In contrast, gasoline-powered vehicle sales saw a sharp drop, falling from 14 million to 11.6 million units. This highlights the rapid shift toward electric vehicles in China, the world’s largest car market.
Why It Matters Gasoline and diesel vehicles now make up just over half of all new vehicle sales in China, a significant change from nearly full market dominance a decade ago. This shift has been driven by government incentives, more advanced EV models, and changing consumer preferences.
The decline in traditional fuel-powered vehicles has impacted international carmakers like Volkswagen and Nissan, which have long relied on strong demand from China. Both are now scrambling to catch up with domestic EV manufacturers, who are also expanding into international markets.
What to Know In 2024, Chinese automakers exported almost five million passenger cars, a nearly 20 percent increase from the previous year. Of these, 1.28 million were new energy vehicles (NEVs), including battery EVs, plug-in hybrids, and fuel-cell cars, marking a 6.7 percent rise.

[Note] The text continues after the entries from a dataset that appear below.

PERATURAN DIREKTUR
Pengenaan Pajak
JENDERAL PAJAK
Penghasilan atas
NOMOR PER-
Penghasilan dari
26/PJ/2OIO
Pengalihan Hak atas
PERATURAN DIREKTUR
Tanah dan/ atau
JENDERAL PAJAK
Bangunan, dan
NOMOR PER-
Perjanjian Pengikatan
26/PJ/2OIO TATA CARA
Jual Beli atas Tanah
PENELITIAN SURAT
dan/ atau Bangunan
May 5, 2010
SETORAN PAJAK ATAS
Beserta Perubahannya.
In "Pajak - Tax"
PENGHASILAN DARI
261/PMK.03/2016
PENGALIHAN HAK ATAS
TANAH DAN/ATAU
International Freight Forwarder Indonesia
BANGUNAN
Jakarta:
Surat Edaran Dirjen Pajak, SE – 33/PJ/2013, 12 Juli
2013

Within China, plug-in hybrids have gained popularity among consumers concerned about the range limitations of pure electric vehicles. With strong domestic demand and growing international presence, Chinese automakers are increasingly challenging established car companies in the U.S. and Europe.
US Tariffs Challenge China-Made EVs Geopolitical tensions have also played a role in shaping trade dynamics. Last year, the U.S. imposed a 100 percent tariff on China-made EVs, and the European Union followed suit, citing concerns over unfair government subsidies. Chinese EV manufacturers can offer vehicles for as low as $12,000, making companies like BYD and NIO strong competitors in global markets.

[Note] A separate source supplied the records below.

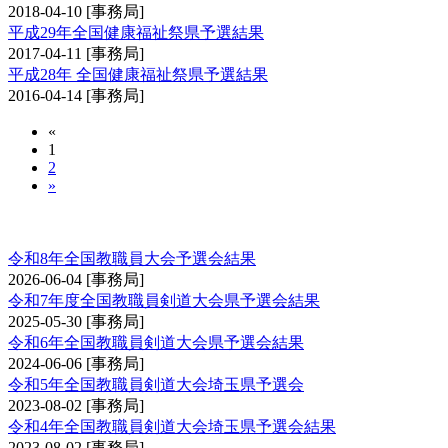
2018-04-10
[事務局]
平成29年全国健康福祉祭県予選結果
2017-04-11
[事務局]
平成28年 全国健康福祉祭県予選結果
2016-04-14
[事務局]
«
1
2
»
全国教職員剣道大会予選会
令和8年全国教職員大会予選会結果
2026-06-04
[事務局]
令和7年度全国教職員剣道大会県予選会結果
2025-05-30
[事務局]
令和6年全国教職員剣道大会県予選会結果
2024-06-06
[事務局]
令和5年全国教職員剣道大会埼玉県予選会
2023-08-02
[事務局]
令和4年全国教職員剣道大会埼玉県予選会結果
2023-08-02
[事務局]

China’s production capabilities in solar cells, steel, and aluminum have helped keep costs low, which Chinese officials argue supports the transition to a green economy. Tesla saw a one percent drop in sales in China last year, while BYD saw a 41 percent increase, according to the BBC.
What People Are Saying Lu Tian, head of sales for BYD’s “new energy” Dynasty models, said at the Beijing Auto Show last year, “China’s EVs have successfully replaced traditional fuel cars on a large scale, and this trend is irreversible.”
Volkswagen CEO Oliver Blume also commented, “This market has become something of a fitness center for us. We must work harder and faster to keep up.”
What’s Next China’s EV market is expected to continue its growth, posing a significant challenge for Western automakers. As Chinese EV exports rise, analysts predict that U.S. and European manufacturers will speed up their electrification efforts to maintain market share and remain competitive.